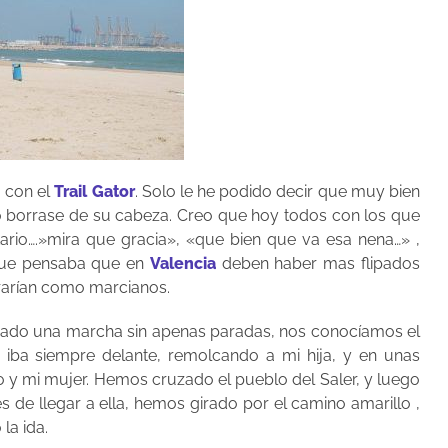
a con el
Trail Gator
. Solo le he podido decir que muy bien
o lo borrase de su cabeza. Creo que hoy todos con los que
io….»mira que gracia», «que bien que va esa nena…» ,
que pensaba que en
Valencia
deben haber mas flipados
rarían como marcianos.
vado una marcha sin apenas paradas, nos conocíamos el
 iba siempre delante, remolcando a mi hija, y en unas
o y mi mujer. Hemos cruzado el pueblo del Saler, y luego
s de llegar a ella, hemos girado por el camino amarillo ,
la ida.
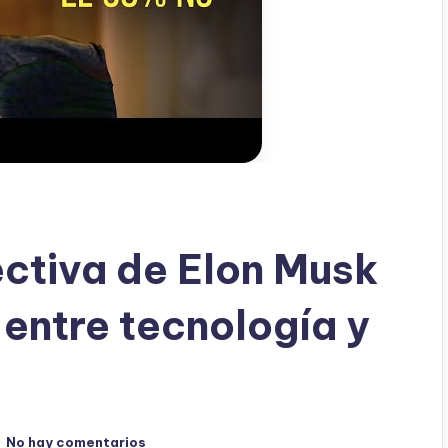
ectiva de Elon Musk
o entre tecnología y
No hay comentarios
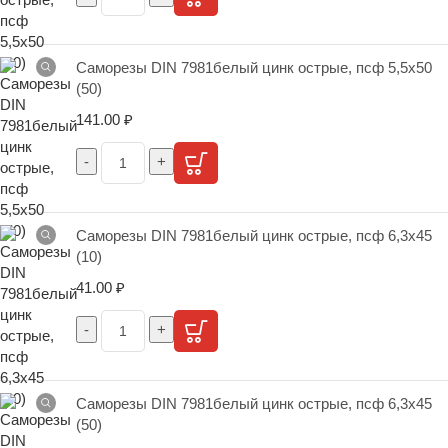
Саморезы DIN 7981белый цинк острые, псф 5,5х50
(50)
141.00
₽
Саморезы DIN 7981белый цинк острые, псф 6,3х45
(10)
41.00
₽
Саморезы DIN 7981белый цинк острые, псф 6,3х45
(50)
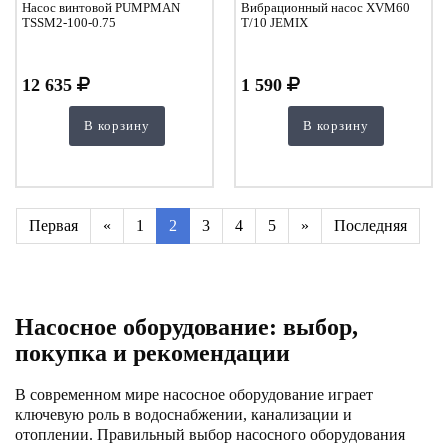
Насос винтовой PUMPMAN
Вибрационный насос XVM60
TSSM2-100-0.75
T/10 JEMIX
12 635
1 590
В корзину
В корзину
Первая
«
1
2
3
4
5
»
Последняя
Насосное оборудование: выбор,
покупка и рекомендации
В современном мире насосное оборудование играет
ключевую роль в водоснабжении, канализации и
отоплении. Правильный выбор насосного оборудования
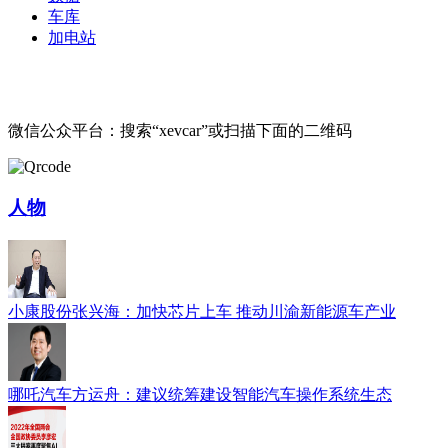
车库
加电站
微信公众平台：搜索“xevcar”或扫描下面的二维码
人物
小康股份张兴海：加快芯片上车 推动川渝新能源车产业
哪吒汽车方运舟：建议统筹建设智能汽车操作系统生态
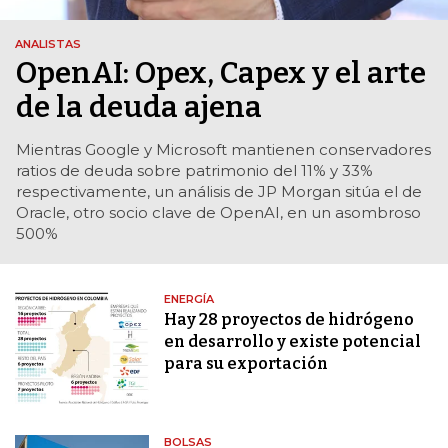
ANALISTAS
OpenAI: Opex, Capex y el arte
de la deuda ajena
Mientras Google y Microsoft mantienen conservadores
ratios de deuda sobre patrimonio del 11% y 33%
respectivamente, un análisis de JP Morgan sitúa el de
Oracle, otro socio clave de OpenAI, en un asombroso
500%
ENERGÍA
Hay 28 proyectos de hidrógeno
en desarrollo y existe potencial
para su exportación
BOLSAS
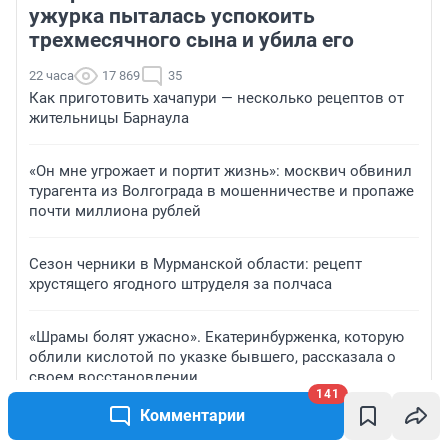
ужурка пыталась успокоить
трехмесячного сына и убила его
22 часа
17 869
35
Как приготовить хачапури — несколько рецептов от
жительницы Барнаула
«Он мне угрожает и портит жизнь»: москвич обвинил
турагента из Волгограда в мошенничестве и пропаже
почти миллиона рублей
Сезон черники в Мурманской области: рецепт
хрустящего ягодного штруделя за полчаса
«Шрамы болят ужасно». Екатеринбурженка, которую
облили кислотой по указке бывшего, рассказала о
своем восстановлении
141
Комментарии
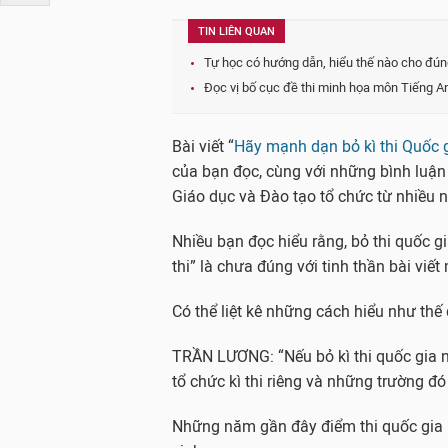
TIN LIÊN QUAN
Tự học có hướng dẫn, hiểu thế nào cho đún
Đọc vị bố cục đề thi minh họa môn Tiếng A
Bài viết “
Hãy mạnh dạn bỏ kì thi Quốc g
của bạn đọc, cùng với những bình luận t
Giáo dục và Đào tạo tổ chức từ nhiều 
Nhiều bạn đọc hiểu rằng, bỏ thi quốc gi
thi” là chưa đúng với tinh thần bài viế
Có thể liệt kê những cách hiểu như thế
TRẦN LƯƠNG: “Nếu bỏ kì thi quốc gia n
tổ chức kì thi riêng và những trường đó
Những năm gần đây điểm thi quốc gia 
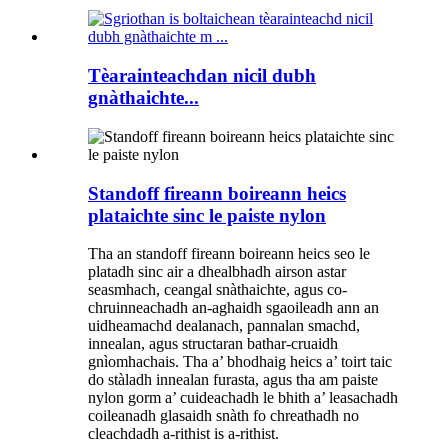
Tèarainteachdan nicil dubh
gnàthaichte...
Standoff fireann boireann heics
plataichte sinc le paiste nylon
Tha an standoff fireann boireann heics seo le
platadh sinc air a dhealbhadh airson astar
seasmhach, ceangal snàthaichte, agus co-
chruinneachadh an-aghaidh sgaoileadh ann an
uidheamachd dealanach, pannalan smachd,
innealan, agus structaran bathar-cruaidh
gnìomhachais. Tha a’ bhodhaig heics a’ toirt taic
do stàladh innealan furasta, agus tha am paiste
nylon gorm a’ cuideachadh le bhith a’ leasachadh
coileanadh glasaidh snàth fo chreathadh no
cleachdadh a-rithist is a-rithist.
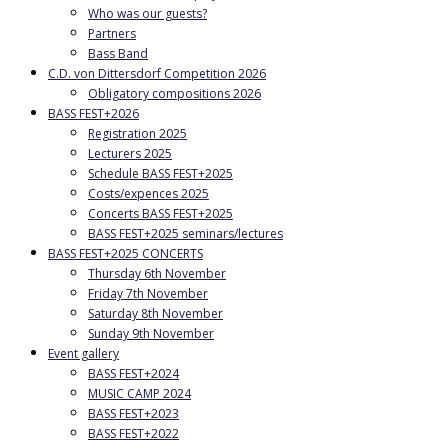
Who was our guests?
Partners
Bass Band
C.D. von Dittersdorf Competition 2026
Obligatory compositions 2026
BASS FEST+2026
Registration 2025
Lecturers 2025
Schedule BASS FEST+2025
Costs/expences 2025
Concerts BASS FEST+2025
BASS FEST+2025 seminars/lectures
BASS FEST+2025 CONCERTS
Thursday 6th November
Friday 7th November
Saturday 8th November
Sunday 9th November
Event gallery
BASS FEST+2024
MUSIC CAMP 2024
BASS FEST+2023
BASS FEST+2022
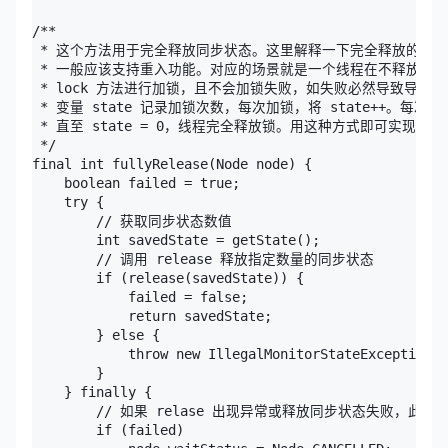
/**

 * 这个方法用于完全释放同步状态。这里解释一下完全释放的原因
 * 一般应该支持重入功能。对应的场景就是一个线程在不释放锁的
 * lock 方法进行加锁，且不会加锁失败，如失败必然导致导致死
 * 变量 state 记录加锁次数，每次加锁，将 state++。每次 un
 * 直至 state = 0，线程完全释放锁。用这种方式即可实现了锁
 */

final int fullyRelease(Node node) {

    boolean failed = true;

    try {

        // 获取同步状态数值

        int savedState = getState();

        // 调用 release 释放指定数量的同步状态

        if (release(savedState)) {

            failed = false;

            return savedState;

        } else {

            throw new IllegalMonitorStateException()
        }

    } finally {

        // 如果 relase 出现异常或释放同步状态失败，此处将 n
        if (failed)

> GOAL OF THE EXERCISE: Each line from the one with "Giáo dục và Đào tạo tổ chức từ nhiều" to the last line of the listing should be returned exactly, both ends included, and no picture with them.

> EXERCISE RESPONSE:
Giáo dục và Đào tạo tổ chức từ nhiều 
Nhiều bạn đọc hiểu rằng, bỏ thi quốc gi
thi” là chưa đúng với tinh thần bài viế
Có thể liệt kê những cách hiểu như thế
TRẦN LƯƠNG: “Nếu bỏ kì thi quốc gia n
tổ chức kì thi riêng và những trường đó
Những năm gần đây điểm thi quốc gia 
Tèarainteachdan nicil dubh
gnàthaichte...
Standoff fireann boireann heics
plataichte sinc le paiste nylon
Tha an standoff fireann boireann heics seo le
platadh sinc air a dhealbhadh airson astar
seasmhach, ceangal snàthaichte, agus co-
chruinneachadh an-aghaidh sgaoileadh ann an
uidheamachd dealanach, pannalan smachd,
innealan, agus structaran bathar-cruaidh
gnìomhachais. Tha a’ bhodhaig heics a’ toirt taic
do stàladh innealan furasta, agus tha am paiste
nylon gorm a’ cuideachadh le bhith a’ leasachadh
coileanadh glasaidh snàth fo chreathadh no
cleachdadh a-rithist is a-rithist.
Who was our guests?
Partners
Bass Band
C.D. von Dittersdorf Competition 2026
Obligatory compositions 2026
BASS FEST+2026
Registration 2025
Lecturers 2025
Schedule BASS FEST+2025
Costs/expences 2025
Concerts BASS FEST+2025
BASS FEST+2025 seminars/lectures
BASS FEST+2025 CONCERTS
Thursday 6th November
Friday 7th November
Saturday 8th November
Sunday 9th November
Event gallery
BASS FEST+2024
MUSIC CAMP 2024
BASS FEST+2023
BASS FEST+2022
/**

 * 这个方法用于完全释放同步状态。这里解释一下完全释放的原因
 * 一般应该支持重入功能。对应的场景就是一个线程在不释放锁的
 * lock 方法进行加锁，且不会加锁失败，如失败必然导致导致死
 * 变量 state 记录加锁次数，每次加锁，将 state++。每次 un
 * 直至 state = 0，线程完全释放锁。用这种方式即可实现了锁
 */

final int fullyRelease(Node node) {

    boolean failed = true;

    try {

        // 获取同步状态数值

        int savedState = getState();

        // 调用 release 释放指定数量的同步状态

        if (release(savedState)) {

            failed = false;

            return savedState;

        } else {

            throw new IllegalMonitorStateException()
        }

    } finally {

        // 如果 relase 出现异常或释放同步状态失败，此处将 n
        if (failed)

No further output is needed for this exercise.